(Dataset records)
********

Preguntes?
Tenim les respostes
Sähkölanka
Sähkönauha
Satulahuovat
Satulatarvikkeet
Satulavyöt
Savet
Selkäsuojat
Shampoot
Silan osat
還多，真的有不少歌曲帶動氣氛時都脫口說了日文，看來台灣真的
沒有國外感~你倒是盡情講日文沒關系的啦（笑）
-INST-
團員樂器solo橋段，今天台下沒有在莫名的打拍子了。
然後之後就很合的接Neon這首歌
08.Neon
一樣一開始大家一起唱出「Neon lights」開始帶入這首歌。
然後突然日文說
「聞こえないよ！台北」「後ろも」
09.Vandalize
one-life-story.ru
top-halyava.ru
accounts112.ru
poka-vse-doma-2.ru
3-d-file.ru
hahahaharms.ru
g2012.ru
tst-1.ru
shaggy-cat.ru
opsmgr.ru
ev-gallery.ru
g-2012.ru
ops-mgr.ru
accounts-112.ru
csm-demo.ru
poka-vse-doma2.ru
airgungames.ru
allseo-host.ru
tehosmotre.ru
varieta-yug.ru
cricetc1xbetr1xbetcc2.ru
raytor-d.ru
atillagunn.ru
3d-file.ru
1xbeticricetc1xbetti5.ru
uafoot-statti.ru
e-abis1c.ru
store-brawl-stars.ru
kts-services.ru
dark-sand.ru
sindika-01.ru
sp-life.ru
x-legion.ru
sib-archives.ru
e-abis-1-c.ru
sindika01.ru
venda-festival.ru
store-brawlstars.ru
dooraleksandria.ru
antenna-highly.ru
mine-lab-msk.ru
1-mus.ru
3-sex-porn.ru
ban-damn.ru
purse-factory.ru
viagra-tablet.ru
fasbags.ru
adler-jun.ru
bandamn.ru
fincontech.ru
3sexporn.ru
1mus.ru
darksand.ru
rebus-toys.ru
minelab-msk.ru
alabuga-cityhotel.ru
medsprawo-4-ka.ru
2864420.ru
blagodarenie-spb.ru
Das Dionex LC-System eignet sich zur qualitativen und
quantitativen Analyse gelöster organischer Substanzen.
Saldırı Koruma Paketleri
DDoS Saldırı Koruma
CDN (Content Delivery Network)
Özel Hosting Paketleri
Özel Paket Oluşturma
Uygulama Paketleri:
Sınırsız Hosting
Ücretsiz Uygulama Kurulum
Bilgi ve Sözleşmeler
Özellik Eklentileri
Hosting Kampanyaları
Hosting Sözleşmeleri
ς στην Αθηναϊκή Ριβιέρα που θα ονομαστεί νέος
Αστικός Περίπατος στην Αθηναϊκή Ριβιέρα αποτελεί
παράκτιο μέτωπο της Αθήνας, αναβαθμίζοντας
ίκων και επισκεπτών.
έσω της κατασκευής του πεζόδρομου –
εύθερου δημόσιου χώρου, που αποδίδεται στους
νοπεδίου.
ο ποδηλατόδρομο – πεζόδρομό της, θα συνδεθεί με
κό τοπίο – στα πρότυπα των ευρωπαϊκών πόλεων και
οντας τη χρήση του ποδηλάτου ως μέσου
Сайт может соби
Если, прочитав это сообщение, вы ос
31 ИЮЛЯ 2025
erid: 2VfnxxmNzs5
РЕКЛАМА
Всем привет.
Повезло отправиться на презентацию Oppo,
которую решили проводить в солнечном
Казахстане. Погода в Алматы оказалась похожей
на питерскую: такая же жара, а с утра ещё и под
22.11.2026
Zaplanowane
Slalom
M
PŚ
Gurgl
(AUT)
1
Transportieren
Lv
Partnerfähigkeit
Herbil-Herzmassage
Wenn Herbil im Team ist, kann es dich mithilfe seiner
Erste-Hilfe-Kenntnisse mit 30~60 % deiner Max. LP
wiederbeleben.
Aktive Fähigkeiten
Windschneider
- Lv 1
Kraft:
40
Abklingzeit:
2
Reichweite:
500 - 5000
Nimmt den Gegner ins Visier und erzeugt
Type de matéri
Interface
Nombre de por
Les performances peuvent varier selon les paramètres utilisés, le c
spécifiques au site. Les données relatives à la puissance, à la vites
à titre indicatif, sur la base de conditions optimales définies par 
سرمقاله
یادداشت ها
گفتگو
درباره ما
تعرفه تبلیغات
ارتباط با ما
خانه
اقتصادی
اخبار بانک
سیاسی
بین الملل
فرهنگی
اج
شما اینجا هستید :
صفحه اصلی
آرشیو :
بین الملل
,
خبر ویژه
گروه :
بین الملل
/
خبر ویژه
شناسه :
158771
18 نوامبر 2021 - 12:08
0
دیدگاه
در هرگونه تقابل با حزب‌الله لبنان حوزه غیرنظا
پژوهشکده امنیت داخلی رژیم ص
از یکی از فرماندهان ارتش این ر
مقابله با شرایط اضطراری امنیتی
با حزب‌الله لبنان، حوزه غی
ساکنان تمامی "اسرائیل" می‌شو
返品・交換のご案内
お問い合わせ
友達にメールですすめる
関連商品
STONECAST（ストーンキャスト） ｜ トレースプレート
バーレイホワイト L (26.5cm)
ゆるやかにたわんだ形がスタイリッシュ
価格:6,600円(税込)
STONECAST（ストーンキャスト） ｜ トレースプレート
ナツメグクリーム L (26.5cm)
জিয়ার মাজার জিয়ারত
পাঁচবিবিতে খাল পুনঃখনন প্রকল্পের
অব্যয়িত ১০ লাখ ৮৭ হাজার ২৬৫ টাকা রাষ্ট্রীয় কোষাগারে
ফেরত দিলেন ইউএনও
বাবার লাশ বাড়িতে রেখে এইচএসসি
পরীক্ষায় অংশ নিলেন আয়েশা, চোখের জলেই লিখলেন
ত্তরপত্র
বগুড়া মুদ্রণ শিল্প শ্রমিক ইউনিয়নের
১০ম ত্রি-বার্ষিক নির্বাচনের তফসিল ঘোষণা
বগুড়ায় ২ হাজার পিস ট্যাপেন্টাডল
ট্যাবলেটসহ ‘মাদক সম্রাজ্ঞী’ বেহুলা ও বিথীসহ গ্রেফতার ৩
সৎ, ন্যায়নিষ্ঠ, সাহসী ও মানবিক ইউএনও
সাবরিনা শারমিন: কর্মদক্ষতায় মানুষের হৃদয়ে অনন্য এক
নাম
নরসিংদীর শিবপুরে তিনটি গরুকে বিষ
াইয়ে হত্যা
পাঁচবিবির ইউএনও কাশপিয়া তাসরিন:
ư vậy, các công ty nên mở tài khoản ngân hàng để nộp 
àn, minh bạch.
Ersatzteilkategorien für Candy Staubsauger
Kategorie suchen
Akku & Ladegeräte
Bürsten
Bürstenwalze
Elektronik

********

From the entries above, copy every line containing the word "Ριβιέρα".

**Response box:**
ς στην Αθηναϊκή Ριβιέρα που θα ονομαστεί νέος
Αστικός Περίπατος στην Αθηναϊκή Ριβιέρα αποτελεί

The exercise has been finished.